Pakistan would therefore be able to once again play America and China off against one another in pursuit of the most advantageous deals, though the military-intelligence elite that run the show behind the scenes might not let these benefits trickle down to the people. As for Iran, it’ll naturally move closer towards India due to shared security concerns stemming from Pakistan, which are all the more acute from Delhi’s perspective due to its newfound troubles with Washington and closer US-Pakistani ties.

The North-South Transport Corridor (NSTC) between them and Russia, which also branches into Afghanistan and the Central Asian Republics, will become the focal point of their cooperation in this new era of strategic relations. China will continue investing in the CCAWAEC, but pouring money into CPEC will remain the priority if forced by limited financial means to choose between them in order to prevent Pakistan’s full-blown defection to the US and the emergence of a reliable American ally on its doorstep.

The Sino-Pakistani axis would be balanced out by the Indian-Russian-Iranian trilateral, which could help mitigate Indo-Pak, Sino-Indo, and Iranian-Pak tensions within the SCO. The NSTC and CPEC won’t compete with each other since they serve different markets and interests, but their previously expected convergence within Iran likely won’t happen for a while, if at all, Meanwhile, the CCAWAEC will continue being built, but perceived Chinese favoritism of Pakistan might lead to Iran prioritizing the NSTC instead.

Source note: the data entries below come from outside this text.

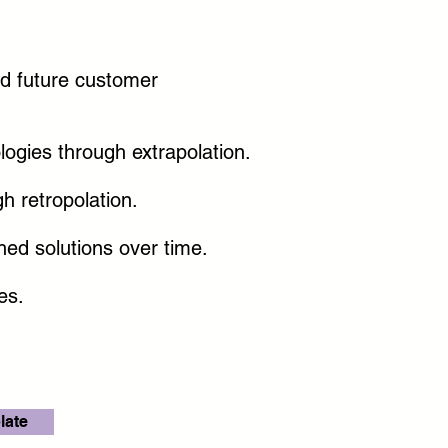
nd future customer
logies through extrapolation.
h retropolation.
hed solutions over time.
hes.
late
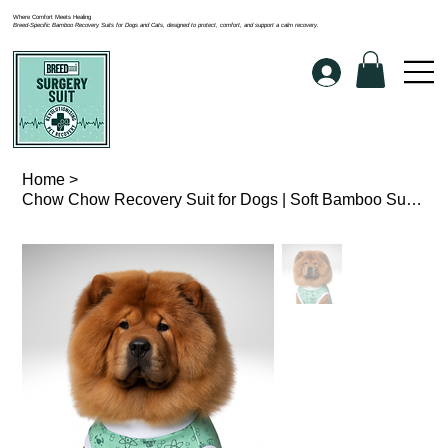
Where Comfort Meets Healing
Breed-Specific Bamboo Recovery Suits for Dogs and Cats, designed to protect, comfort, and support a calm recovery.
Home
>
Chow Chow Recovery Suit for Dogs | Soft Bamboo Surgery Suit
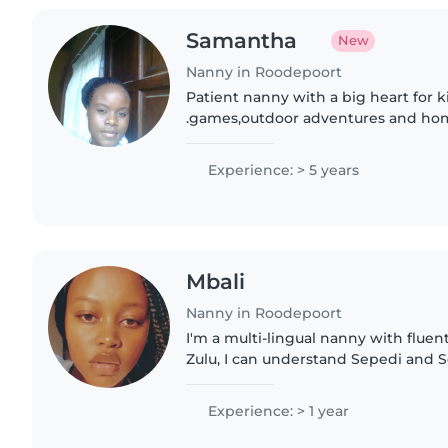
Samantha
New
Nanny in Roodepoort
Patient nanny with a big heart for kids. l bring 
.games,outdoor adventures and hom
of giggles guaranteed.
Experience: > 5 years
Mbali
Nanny in Roodepoort
I'm a multi-lingual nanny with fluen
Zulu, I can understand Sepedi and S
speak the languages. I have a year'
across all..
Experience: > 1 year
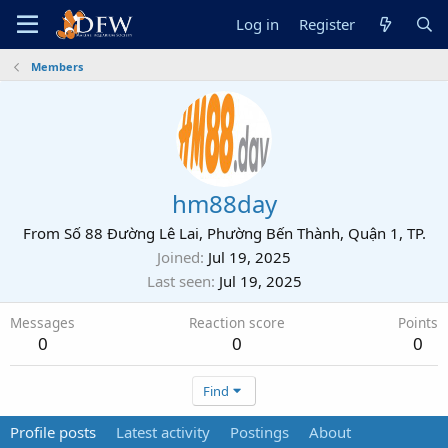
Log in
Register
Members
hm88day
From
Số 88 Đường Lê Lai, Phường Bến Thành, Quận 1, TP.
Joined
Jul 19, 2025
Last seen
Jul 19, 2025
Messages
Reaction score
Points
0
0
0
Find
Profile posts
Latest activity
Postings
About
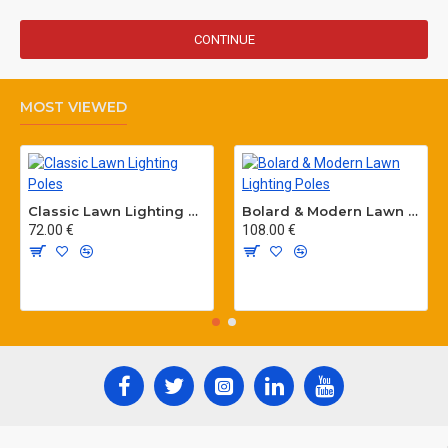
CONTINUE
MOST VIEWED
Classic Lawn Lighting Poles
Bolard & Modern Lawn Lighting Poles
72.00 €
108.00 €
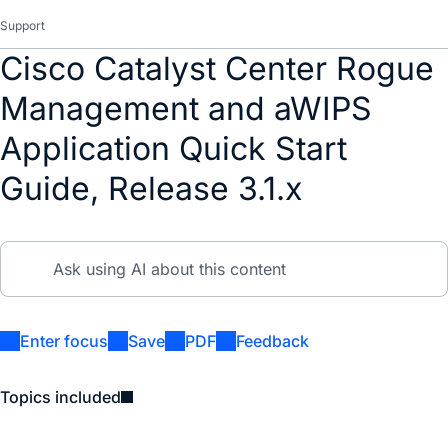
Support
Cisco Catalyst Center Rogue
Management and aWIPS
Application Quick Start
Guide, Release 3.1.x
Enter focus
Save
PDF
Feedback
Topics included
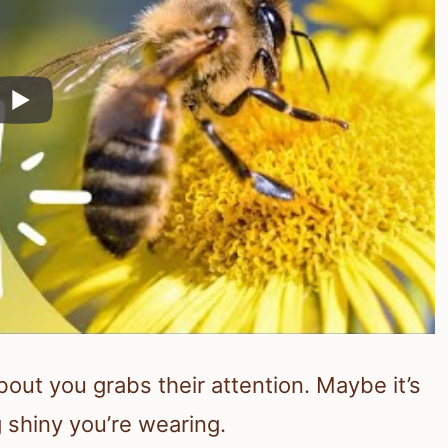
ut you grabs their attention. Maybe it’s
 shiny you’re wearing.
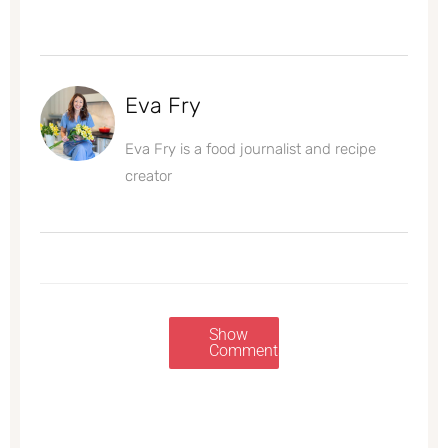
Eva Fry
Eva Fry is a food journalist and recipe
creator
Show
Comments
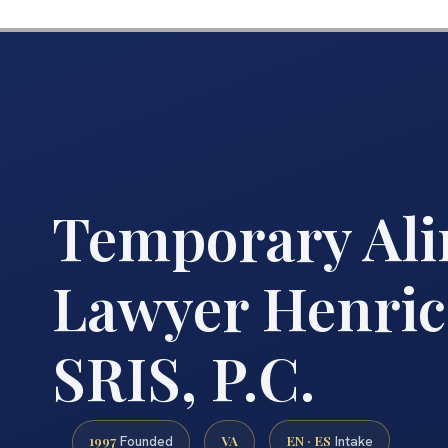
Temporary Al
Lawyer Henric
SRIS, P.C.
1997
VA
EN · ES
Founded
Intake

Unless there’s an all-out conventional war between Iran and Pakistan, which isn’t expected unless their newly exacerbated but long-running security dilemma spirals out of control into one by miscalculation (perhaps due to US meddling), Eurasian integration won’t be dealt a deathblow. Nevertheless, very clear limits will be placed upon it as the SCO becomes further divided along yet another fault line, which will greatly impede multilateral cooperation and lead to even more dysfunction.